## Amazon Movies Data Preparation

To start with simply download the dataset:

```
wget http://snap.stanford.edu/data/amazon/productGraph/categoryFiles/reviews_Movies_and_TV_5.json.gz`
```

Before we jump into the code, I will say the following. Most of the content of the notebooks in this directory is designed to run in any laptop. No need of a GPU or a machine with a lot of memory. With that in mind I have included in this directory a script called `generate_toy_data.py` that will generate a small, random dataset designed to replicate exactly the data format required to be passed to the Neural Graph Collaborative Filtering algorithm.
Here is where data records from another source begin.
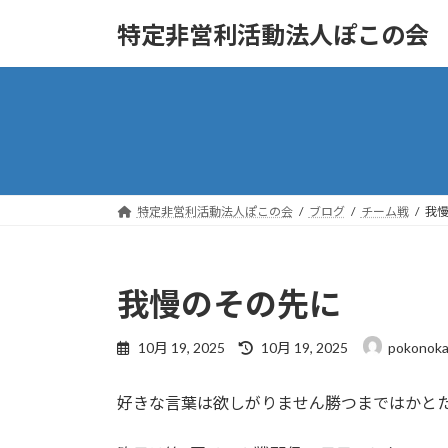
コ
ナ
特定非営利活動法人ぽこの会
ン
ビ
テ
ゲ
ン
ー
ツ
シ
へ
ョ
ス
ン
キ
に
ッ
移
特定非営利活動法人ぽこの会
ブログ
チーム戦
我
プ
動
我慢のその先に
最
10月 19, 2025
10月 19, 2025
pokonoka
終
更
好きな言葉は欲しがりません勝つまではかと
新
日
時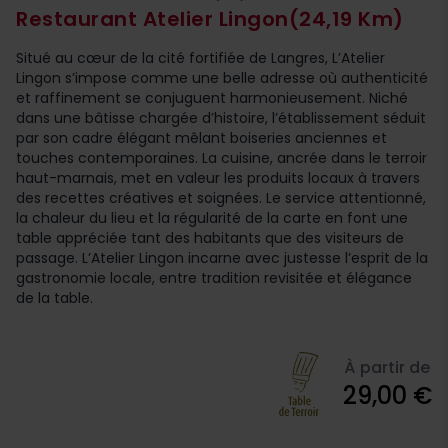
Restaurant Atelier Lingon
(24,19 Km)
Situé au cœur de la cité fortifiée de Langres, L’Atelier
Lingon s’impose comme une belle adresse où authenticité
et raffinement se conjuguent harmonieusement. Niché
dans une bâtisse chargée d’histoire, l’établissement séduit
par son cadre élégant mêlant boiseries anciennes et
touches contemporaines. La cuisine, ancrée dans le terroir
haut-marnais, met en valeur les produits locaux à travers
des recettes créatives et soignées. Le service attentionné,
la chaleur du lieu et la régularité de la carte en font une
table appréciée tant des habitants que des visiteurs de
passage. L’Atelier Lingon incarne avec justesse l’esprit de la
gastronomie locale, entre tradition revisitée et élégance
de la table.
À partir de
29,00 €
Therefore, if you just want to see how the algorithm functions and do not have any intention of running it using the Amazon Dataset, simply run that script (e.g):

```
python generate_toy_data --n_users 1000 n_items 2000 
```

And you are good to go, you can move directly to notebook Chapter02. With that being said, let's see how one would prepare the Amazon movie reviews to be passed to the NGCF algorithm

In [1]:
import numpy as np
import pandas as pd
import scipy.sparse as sp
import csv

from tqdm import tqdm
from pathlib import Path

As with any other dataset used in this repo, I place them in `~/projects/RecoTour/datasets`

In [2]:
DATA_PATH = Path("/home/ubuntu/projects/RecoTour/datasets/Amazon")
reviews = "reviews_Movies_and_TV_5.json.gz"

In [3]:
df = pd.read_json(DATA_PATH/reviews, lines=True)
keep_cols = ['reviewerID', 'asin', 'unixReviewTime', 'overall']
new_colnames = ['user', 'item', 'timestamp', 'rating']
df = df[keep_cols]
df.columns = new_colnames
df.head()

Unnamed: 0,user,item,timestamp,rating
0,ADZPIG9QOCDG5,5019281,1203984000,4
1,A35947ZP82G7JH,5019281,1388361600,3
2,A3UORV8A9D5L2E,5019281,1388361600,3
3,A1VKW06X1O2X7V,5019281,1202860800,5
4,A3R27T4HADWFFJ,5019281,1387670400,4


In [4]:
df.rating.value_counts()

5    906608
4    382994
3    201302
1    104219
2    102410
Name: rating, dtype: int64

a lot of people seem to love the movies they watch. There are more 5s that 1,2,3 and 4s together. 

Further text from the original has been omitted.